How Strange is Julian?

Now that the hue and cry over WikiLeaks has subsided somewhat it’s time to take a look at what was actually done, how it was received and where it all stands in the spectrum of journalistic history.

The initial reaction to the first leak was, “Jesus Christ! What has this guy done?” Upon further inspection, however, it seems that what Julian Assange did was exactly what we want our reporters to do. He just forgot to push the edit button.

Like many of you I have spent the last couple of years attacking the media for being nothing but celebrity fawners and Page 6 sycophants. This was especially egregious in an era when we desperately needed our reporters to be spelling out the real problems of government and those who aspired to be part of government. It has been a long time since a reporter or group of reporters walked down the street that led to Watergate. I think Julian Assange belongs in the same category as Woodward and Bernstein… wait let me finish.

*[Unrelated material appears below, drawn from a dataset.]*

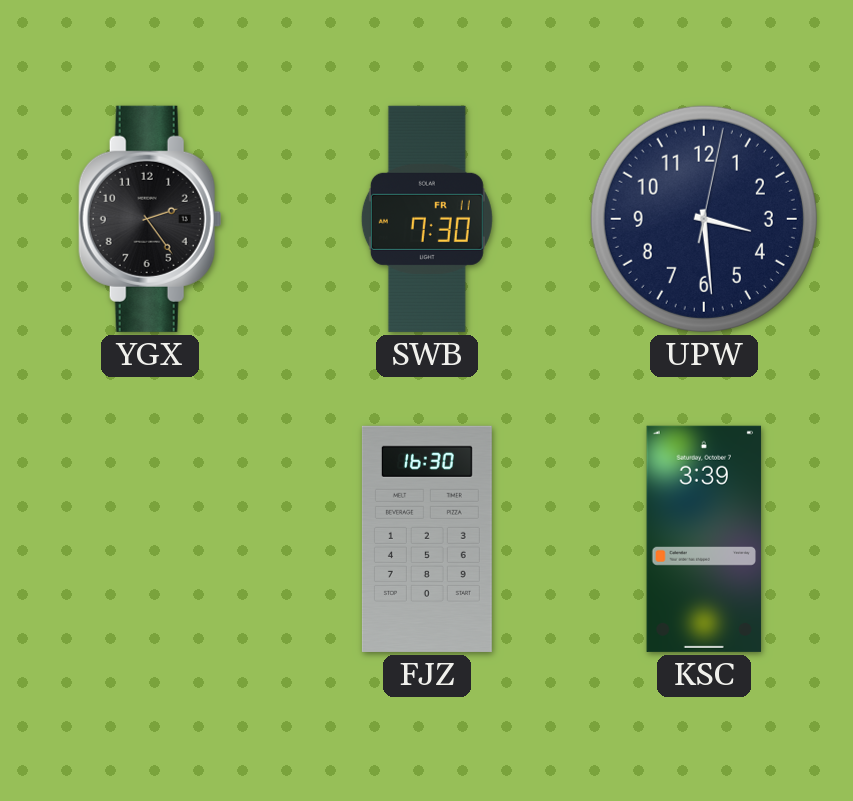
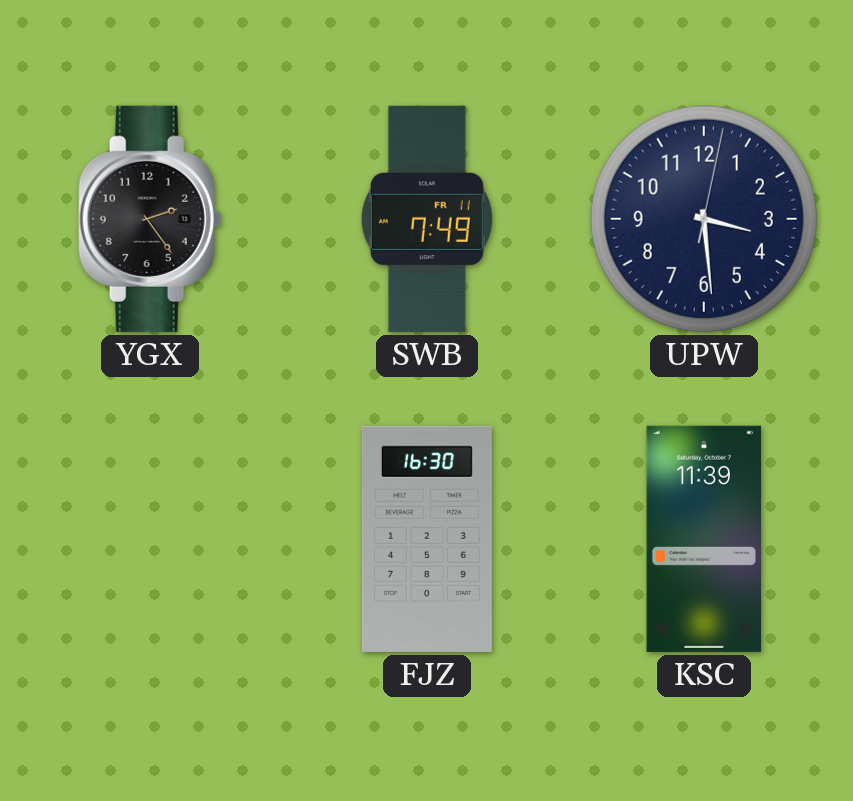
SWB: 7:30 -> 7:49
KSC: 3:39 -> 11:39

Assange has all the right instincts but exercises none of the responsibility of a great whistle blower The problem with Julian Assange is that he doesn’t have a Ben Bradlee. Bradlee was the editorial conscience of Woodward and Bernstein. He was the grownup who said, “Prove it.”  Assange has no such grownup. Now, with all the uproar, including trumped up sex charges, and the incredible celebrity surge that the world media seems better at than real reporting, he will probably manufacture enough personal hubris to never accept that badly needed editor.

I have read only what has been passed along by the more connected media outlets but from what I have been able to glean, it seems that Assange’s real screw-up was publishing the names of people in the Middle-east who could be endangered by such revelations. This is indeed serious and Assange should be condemned for it, but the condemnation should be for his failure to edit his material, not for publishing the files.

With great ability comes great responsibility. Assange through his ability as a hacker has been able to uncover all these files and most of them should be published because only transparency keeps governments and their practitioners honest. Having said that, it still remains that he should have exhibited a responsibility toward the material. The withholding of certain sensitive files would not in any way have jeopardized the value of what he was doing or the overall effect of the work.  He was just too lazy or maybe too much in a hurry, to do the job the way it should have been done.

It doesn’t take a genius to figure out what should be published and what should not. “Classified” is not the standard. All bureaucrats, in a terrified effort to protect their butts, stamp everything from nuclear plans to toilet paper orders “Classified.”  A little common sense is all you need to determine what to publish and what to withhold.

Julian Assange is not a traitor or a conspirator or a terrorist. He is a whistle blower who was too lazy or too inept to do his job the right way. It’s a shame.